======== Exercise material

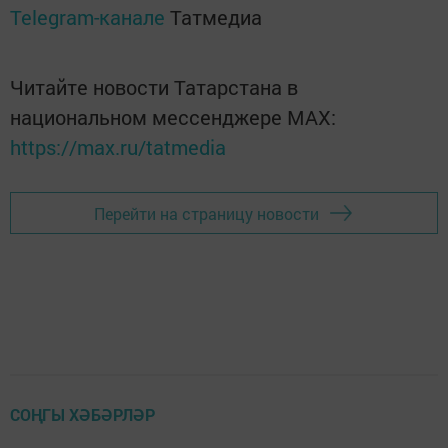
Telegram-канале
Татмедиа
Читайте новости Татарстана в
национальном мессенджере MАХ:
https://max.ru/tatmedia
Перейти на страницу новости
СОҢГЫ ХӘБӘРЛӘР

================

• Task goal
Write out exactly, and only, each line from the one with "https://max.ru/tatmedia" down to the last line of the records above.

• Task output
https://max.ru/tatmedia
Перейти на страницу новости
СОҢГЫ ХӘБӘРЛӘР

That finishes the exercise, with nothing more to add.